Briana Aguirre, who has helped treat the first nurse who was infected, told NBC's "Today" show she felt exposed in the protective gear the hospital provided.
"In the second week of an Ebola crisis at my hospital, the only gear they were offering us at that time, and up until that time, is gear that is allowing our necks to be uncovered?" Aguirre said, adding that she piled on gloves and booties in triplicate and wore a plastic suit up to her neck.
The hospital said it used the protective gear recommended by the U.S. Centers for Disease Control and Prevention, and updated the equipment as CDC guidelines changed. Because nurses complained that their necks were exposed, the hospital ordered hoods for them, according to a statement from Texas Health Presbyterian.
CDC Director Tom Frieden said that nurse Amber Joy Vinson never should have been allowed to fly on a commercial jetliner because she had been exposed to the virus while caring for the Ebola patient who traveled from Liberia.
Vinson was being monitored more closely since another nurse, Nina Pham, also involved in Duncan's care was diagnosed with Ebola.
Still, a CDC official cleared Vinson to board the Frontier Airlines flight from Cleveland to the Dallas area. Her reported temperature — 99.5 degrees — was below the threshold set by the agency and she had no symptoms, according to agency spokesman David Daigle.
Ebola patients are not considered contagious until they have symptoms.
Vinson was diagnosed with Ebola a day after the flight, news that sent airline stocks falling amid fears it could dissuade people from flying. Losses between 5 percent and 8 percent were recorded before shares recovered in afternoon trading.
Frontier has taken the aircraft out of service.

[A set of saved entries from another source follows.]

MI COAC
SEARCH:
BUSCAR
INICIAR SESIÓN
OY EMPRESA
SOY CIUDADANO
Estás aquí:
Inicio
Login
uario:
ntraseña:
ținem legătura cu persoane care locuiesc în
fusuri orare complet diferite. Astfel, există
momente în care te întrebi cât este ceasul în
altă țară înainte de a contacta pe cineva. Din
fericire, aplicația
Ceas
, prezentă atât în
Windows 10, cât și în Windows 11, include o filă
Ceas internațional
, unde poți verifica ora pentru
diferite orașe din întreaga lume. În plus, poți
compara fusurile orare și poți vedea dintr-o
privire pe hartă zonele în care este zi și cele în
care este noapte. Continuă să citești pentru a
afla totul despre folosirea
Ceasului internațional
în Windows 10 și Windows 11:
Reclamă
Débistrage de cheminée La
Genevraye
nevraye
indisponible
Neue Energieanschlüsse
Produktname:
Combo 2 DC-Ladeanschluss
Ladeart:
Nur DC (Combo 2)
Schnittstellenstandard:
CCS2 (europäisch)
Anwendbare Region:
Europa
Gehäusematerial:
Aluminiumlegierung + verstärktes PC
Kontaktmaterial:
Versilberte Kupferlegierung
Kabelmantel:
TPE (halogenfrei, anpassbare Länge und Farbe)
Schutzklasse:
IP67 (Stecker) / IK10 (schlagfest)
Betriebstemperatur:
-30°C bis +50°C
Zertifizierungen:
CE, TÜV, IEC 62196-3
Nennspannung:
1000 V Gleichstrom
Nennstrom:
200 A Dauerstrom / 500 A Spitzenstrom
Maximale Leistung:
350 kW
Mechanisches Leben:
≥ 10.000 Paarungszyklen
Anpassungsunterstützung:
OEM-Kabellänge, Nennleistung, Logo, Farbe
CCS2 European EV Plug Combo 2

The plane was flown Wednesday without passengers from Cleveland to Denver, where the airline said it will undergo a fourth cleaning, including replacement of seat covers, carpeting and air filters.
Amid increasing anxiety over Ebola, Customs and health officials at airports in Chicago, Atlanta, the Washington suburbs and Newark, New Jersey, were scheduled Thursday to start taking the temperatures of passengers from the three hardest-hit West African countries Thursday. The screenings, using no-touch thermometers, started Saturday at New York's Kennedy International Airport.
Even as Obama sought to calm new fears about Ebola in the U.S., he cautioned against letting them overshadow the far more urgent crisis unfolding in West Africa, where Ebola has killed more than 4,000.
Underscoring his emphasis on international action, Obama called European leaders Wednesday to discuss better coordination in the fight against Ebola in the countries of Sierra Leone, Liberia and Guinea and to issue a call for more money and personnel to "to bend the curve of the epidemic." British Prime Minister David Cameron's office said he offered to consult with the Italians to add treatment beds in Sierra Leone.
On Thursday, Chinese President Xi Jinping pledged continued support for the fight against Ebola in West Africa, but made no specific new aid offers. China last month pledged $33 million in assistance and dispatched doctors and medical supplies.
And France said that on Saturday, it will begin screening passengers who arrive at Paris' Charles de Gaulle airport on the once-daily flight from Guinea's capital.
But it was Wednesday's development in Dallas that captured political and public attention in the United States.
Duncan originally was sent home when he went to the Dallas hospital's emergency room, only to return much sicker two days later. He died of Ebola on Oct. 8.
Frieden has said breaches of protocols led to the infection of the two nurses. More than 70 other health care workers involved in Duncan's care were being monitored.
Medical records provided to The Associated Press by Duncan's family showed Vinson inserted catheters, drew blood and dealt with Duncan's body fluids. Late Wednesday, she arrived in Atlanta to be treated at Emory University Hospital, which has already treated three Americans diagnosed with the virus.